California Pizza Kitchen
Toss it: Waldorf chicken salad.
Though the Waldorf appears on the lighter side with ingredients such as grapes, apples, and celery, the candied walnuts, blue cheese, and recommended blue-cheese dressing make it one of the fattiest options on CPK’s entrée-size-salad menu (a full serving has 31 grams of saturated fat and 1,561 calories, more than three-quarters of the daily recommended intake). Half portions are available with Dijon-balsamic dressing, which cuts the saturated fat down to 13 grams and the calories to 743 (fat-free vinaigrette options have 106 calories for 1½ ounces).
Try instead: Grilled-vegetable salad.
Grilled zucchini, eggplant, asparagus, and corn are combined with fresh avocado and sun-dried tomatoes for a total of 8 grams saturated fat and 810 calories. Beef up the protein with chicken (not steak) for only one extra gram of fat (though the calories jump to 1,044). Stay away from the recommended dressing and stick with a fat-free vinaigrette.
See for yourself.

Toss it: Quesadilla Explosion salad.
The “explosion” salad is aptly named: a single serving has 88 grams of fat (26 saturated) and 1,400 calories—numbers that might, well, cause your waistline to explode. The benefits of grilled chicken, tomatoes, greens, and cilantro are outweighed by the negatives: shredded cheese, tortilla strips, and cheese-quesadilla wedges. A kid’s-size portion of cheese quesadillas (24 grams of fat, 460 calories) with a side of seasonal veggies (6 grams of fat, 80 calories) offers a similar combo of flavors without the caloric overload.
Try instead: Caribbean salad with chicken or shrimp.
The combination of fruit (fresh pineapple and oranges), choice of lean protein, and veggies has one-quarter the amount of fat and less than half the calories. The honey-lime dressing has 17 grams of fat and 200 calories.

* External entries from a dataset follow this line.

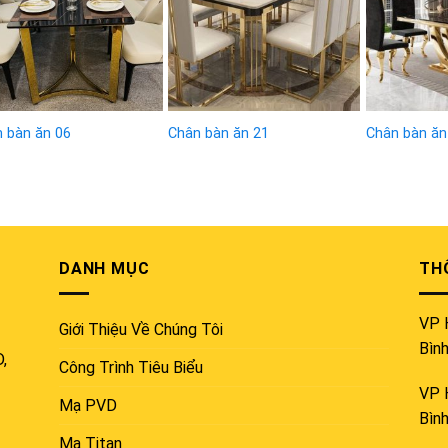
 bàn ăn 06
Chân bàn ăn 21
Chân bàn ăn
DANH MỤC
THÔ
VP 
Giới Thiệu Về Chúng Tôi
Bìn
D,
Công Trình Tiêu Biểu
VP 
Mạ PVD
Bìn
Mạ Titan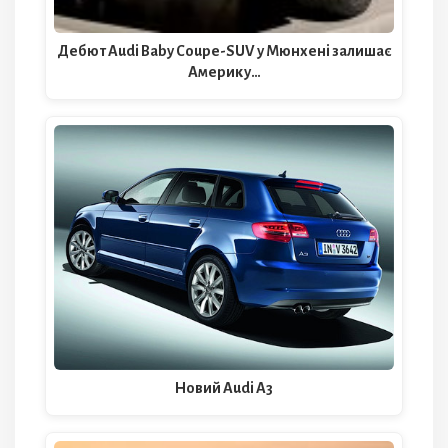
Дебют Audi Baby Coupe-SUV у Мюнхені залишає
Америку…
Новий Audi A3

To keep the salad slimming, stick with nonfat honey-mustard or even low-fat ranch (3 grams of fat, 45 calories).
See for yourself.

On the one hand, the made-to-order nature of a Chop’t salad allows you to control what and how much you put into your lunch. Customers are even asked if they want “light,” “medium,” or “heavy” pours of dressing. On the other hand, it can be difficult to judge exactly how many calories and fat grams you’re ingesting, especially in one of the predesigned “classics.” Plus, the portions of dressing often depend on the hand of the pourer, as do the quantities of toppings, which are grabbed from bins. Thankfully, the chain has comparatively low-cal and low-fat options to begin with.
Toss it: Chop’t Po Boy.
The Po’ Boy is one of the poorest options for those watching fat and calories. The mix of fried-chicken strips, tomato, onion, cheddar cheese, and romaine has 41 grams of fat, 14 grams of saturated fat, and 370 calories before it’s dressed. Add on the recommended Tabasco-ranch dressing, and that’s another 14 grams of fat and 130 calories in two tablespoons. (With a full helping of greens and “heavy” dressing, that number could triple or quadruple.) For a lighter version, ask for less lettuce (which means there’s less to be dressed), and opt for a light pour of the other recommended dressing, a “spa” (the chain’s parlance for lighter dressings) Tex-Mex ranch, which has only 1 gram of fat and 20 calories.
Try instead: Palm Beach Shrimp.
Undressed, this toss of grilled shrimp, avocado, tomato, cucumber, and hearts of palm is good for beach bunnies: 11 grams of fat and 100 calories in a serving. Keep it light by picking the right dressing. The white balsamic is the less caloric of the two recommended options, but any of the spa dressings are ideal (good matches would be sesame-Asian, tzatziki yogurt, or balsamic vinaigrette, all with less than 1½ grams of fat and 30 calories).
See for yourself.

Corner Bakery
Toss it: Caesar salad with chicken.
Not only does the Caesar salad have a serious lack of veggies (abundant romaine doesn’t count), it also has 65 grams of fat (13 saturated) and 820 calories. The secret’s in the sauce: Caesar dressing is Corner Bakery’s worst for dieters, with double or triple the calories and fat grams than in the other dressings. If you can’t kill the Caesar from your order (et tu, Brute?), at least opt for the soup-and-salad Corner Combo meal. It cuts your salad intake nearly in half, and you can pair the salad with a cup of three-lentil vegetable soup. It’s comparatively higher in vegetables and protein (8 grams) and lower in calories and fat (140 calories and 3 grams of fat in a cup).
Try instead: Asian wonton salad.
For an alternative entrée salad with meat protein, the Asian salad is the way to go, thanks to its all-natural roast chicken, edamame, mixed greens, and bounty of vegetables. The calorie (530) and fat (16 grams) levels aren’t low, but again, you can go for the combo with soup and lessen the salad’s impact. Also, the nonfat crispy wontons have fewer than 100 calories—a better way to satisfy a crunch craving than the tortilla strips, which have 10 grams of fat in an entrée-size salad serving alone.
See for yourself.

Toss it: Cosí Cobb
Even worse than the Cosí Signature (discussed here), a single serving of the Cosí Cobb (grilled chicken, bacon, Gorgonzola, and tomatoes over mixed greens) with the paired sherry-shallot dressing has 708 calories, 55 grams of fat, and a whopping 1,328 milligrams of sodium—more than half the daily recommended intake in one bowl. If you have an unstoppable Cobb craving, opt for the Cosí Cobb on the
Lighter Side menu. It has 519 calories and 34 grams of fat.
Try instead: Mediterranean shrimp salad.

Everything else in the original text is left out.